Le cortège s'ébranle lentement, très lentement, lourdement, handicapé par le poids du nombre, par l'étroite Rue Peel. Trop étroite d'ailleurs, ça fait entonnoir, j'ai de la chance d'être pas loin de la tête du cortège. Enfin pas loin... Pas trop loin... mais je ne vois pas le bout ! Avant de dépasser complètement l'angle, j'aperçois un second cortège s'ébranler par une rue parallèle, tant il apparaît que nous ne passerons pas tous par une seule rue.

 
Nous bifurquons Rue Sherbrooke. Pas un seul policier pour canaliser les manifestants. En revanche, de nombreux Montréalais viennent assister au défilé, la plupart acceptant de porter le carré rouge, symbole fort s'il en est. Par les rues adjacentes, les cortèges secondaires nous rejoignent... ou renoncent pour suivre des axes parallèles au vu de la foule qui emplit la voie. C'est à ce moment que ce qui promettait d'être une manifestation d'ampleur peu banale est devenu un évènement historique.
 

Partout, de partout, tout n'était que soutien ! Des drapeaux rouges fleurissaient sur les toits. Le très conservateur McGill College, depuis la matinée, s'était bougé et arborait maintenant carrés rouges et pancartes "McGill en grève !" tandis que certains de ses étudiants et professeurs rejoignaient le cortège au passage.
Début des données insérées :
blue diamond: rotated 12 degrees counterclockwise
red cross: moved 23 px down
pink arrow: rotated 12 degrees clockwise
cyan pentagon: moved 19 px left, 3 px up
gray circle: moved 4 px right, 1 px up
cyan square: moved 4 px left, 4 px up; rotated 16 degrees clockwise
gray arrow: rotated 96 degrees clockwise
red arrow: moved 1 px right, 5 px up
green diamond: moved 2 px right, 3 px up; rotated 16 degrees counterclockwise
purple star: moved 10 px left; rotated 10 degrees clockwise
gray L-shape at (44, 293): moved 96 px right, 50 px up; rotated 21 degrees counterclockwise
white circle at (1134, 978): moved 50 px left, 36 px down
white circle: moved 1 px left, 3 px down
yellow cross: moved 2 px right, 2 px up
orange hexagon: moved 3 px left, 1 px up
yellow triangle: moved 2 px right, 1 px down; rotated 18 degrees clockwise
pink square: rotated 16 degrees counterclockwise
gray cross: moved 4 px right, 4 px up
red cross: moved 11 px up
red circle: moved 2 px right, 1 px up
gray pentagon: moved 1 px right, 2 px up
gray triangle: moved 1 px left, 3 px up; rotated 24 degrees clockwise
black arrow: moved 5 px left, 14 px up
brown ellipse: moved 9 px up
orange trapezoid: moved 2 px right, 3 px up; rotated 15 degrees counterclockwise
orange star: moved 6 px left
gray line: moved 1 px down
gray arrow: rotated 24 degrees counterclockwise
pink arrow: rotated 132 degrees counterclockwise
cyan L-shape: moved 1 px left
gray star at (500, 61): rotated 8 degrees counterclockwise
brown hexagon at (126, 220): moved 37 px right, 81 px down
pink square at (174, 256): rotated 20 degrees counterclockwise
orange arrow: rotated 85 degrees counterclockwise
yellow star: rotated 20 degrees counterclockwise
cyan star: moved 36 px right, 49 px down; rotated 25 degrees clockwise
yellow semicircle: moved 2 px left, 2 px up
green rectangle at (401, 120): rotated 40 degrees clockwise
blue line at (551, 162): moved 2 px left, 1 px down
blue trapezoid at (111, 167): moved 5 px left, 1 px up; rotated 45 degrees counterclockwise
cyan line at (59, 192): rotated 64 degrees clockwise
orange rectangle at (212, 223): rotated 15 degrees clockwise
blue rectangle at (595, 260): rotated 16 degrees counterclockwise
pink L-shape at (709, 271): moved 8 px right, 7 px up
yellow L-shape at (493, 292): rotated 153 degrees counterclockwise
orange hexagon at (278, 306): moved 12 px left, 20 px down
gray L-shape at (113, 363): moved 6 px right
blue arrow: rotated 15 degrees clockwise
Des immeubles d'habitation, les gens aux balcons et aux fenêtres arboraient leur soutien : signes amicaux avec des T-shirts rouges, nappes et draps rouges accrochées aux balustrades, que sais-je encore ! Chaque boîte et entreprise montrait des pancartes assurant notre cause du soutien des salariés et des syndicats. Chaque minute qui passait voyait notre manifestation enfler, grossir. Le summum entre 15h et 16h. Sortie des écoles. Les enseignants non-grévistes et leurs élèves ont à leur tour épinglé des carrés rouges sur leurs vêtements, ont même sorti des pancartes des établissements scolaires et ont rejoint le mouvement. Mieux ! Des parents, messieurs-dames, avec leurs enfants, parfois même en poussettes à la sortie des crèches, rejoignaient de bonne grâce la manifestation, presque tous avec des pancartes : "Parents solidaires !", "Un avenir pour nos enfants !", "Nous voulons pouvoir payer des études à nos enfants !" et d'autres du même genre. Pour finir, des retraités, des anciens de la Révolution Tranquille et qui descendaient en 2012 défendre avec nous les droits qu'ils avaient acquis de la même manière en 1960.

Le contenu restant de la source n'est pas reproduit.